* [WHAT TO PRODUCE] Using the data that follows, give again word for word the lines between the one holding "Power Pages Is Getting Smarter: Copilot" and the one holding "Not a user? Register with this site", inclusive. Omit the pictures.

(Stored entries)
= Beginning of Section =
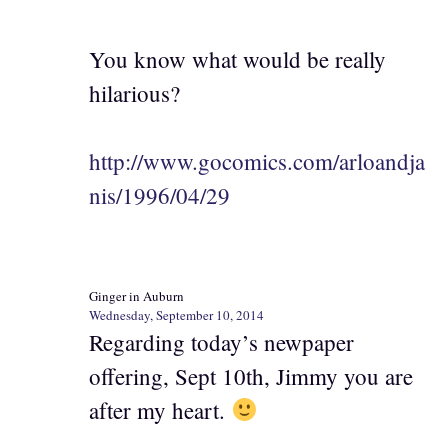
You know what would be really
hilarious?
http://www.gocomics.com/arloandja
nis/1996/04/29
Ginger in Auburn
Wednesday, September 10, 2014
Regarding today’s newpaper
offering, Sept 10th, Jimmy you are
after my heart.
= End of Section =
= Beginning of Section =
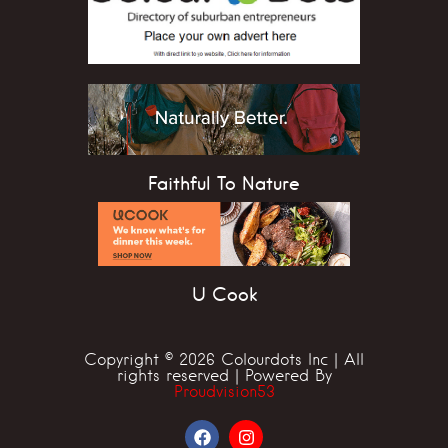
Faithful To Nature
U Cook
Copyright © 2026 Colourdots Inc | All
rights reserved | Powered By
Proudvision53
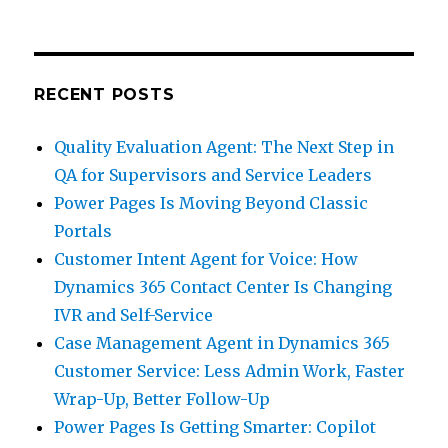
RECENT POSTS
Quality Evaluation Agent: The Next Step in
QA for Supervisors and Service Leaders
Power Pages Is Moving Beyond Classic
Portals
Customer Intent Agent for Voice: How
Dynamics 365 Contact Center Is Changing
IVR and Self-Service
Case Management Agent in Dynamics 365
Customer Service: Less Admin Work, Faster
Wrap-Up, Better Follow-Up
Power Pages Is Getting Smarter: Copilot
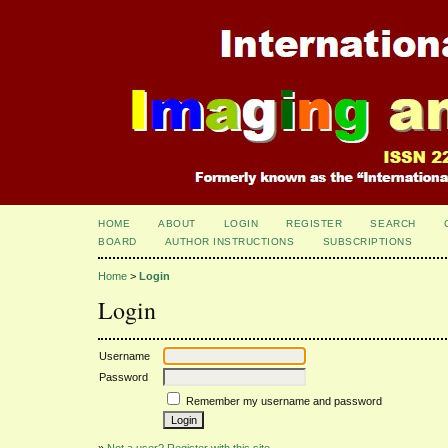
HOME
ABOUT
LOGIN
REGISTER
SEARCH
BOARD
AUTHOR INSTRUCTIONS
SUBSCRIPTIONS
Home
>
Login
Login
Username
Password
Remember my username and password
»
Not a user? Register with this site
= End of Section =
= Beginning of Section =
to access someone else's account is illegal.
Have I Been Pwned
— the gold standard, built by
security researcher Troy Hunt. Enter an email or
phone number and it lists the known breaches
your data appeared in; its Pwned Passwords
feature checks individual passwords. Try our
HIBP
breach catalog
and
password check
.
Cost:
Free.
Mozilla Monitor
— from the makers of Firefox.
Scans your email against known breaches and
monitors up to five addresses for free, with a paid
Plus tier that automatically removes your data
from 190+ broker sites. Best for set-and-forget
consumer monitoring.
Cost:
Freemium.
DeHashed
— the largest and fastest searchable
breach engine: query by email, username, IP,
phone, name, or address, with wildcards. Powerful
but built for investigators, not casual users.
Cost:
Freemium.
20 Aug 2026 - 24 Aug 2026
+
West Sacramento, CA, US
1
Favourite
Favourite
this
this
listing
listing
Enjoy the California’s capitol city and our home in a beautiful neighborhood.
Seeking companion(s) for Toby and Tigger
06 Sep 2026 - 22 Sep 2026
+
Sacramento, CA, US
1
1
= End of Section =
* [WRITTEN SOLUTION]
Power Pages Is Getting Smarter: Copilot
HOME
ABOUT
LOGIN
REGISTER
SEARCH
BOARD
AUTHOR INSTRUCTIONS
SUBSCRIPTIONS
Home
>
Login
Login
Username
Password
Remember my username and password
»
Not a user? Register with this site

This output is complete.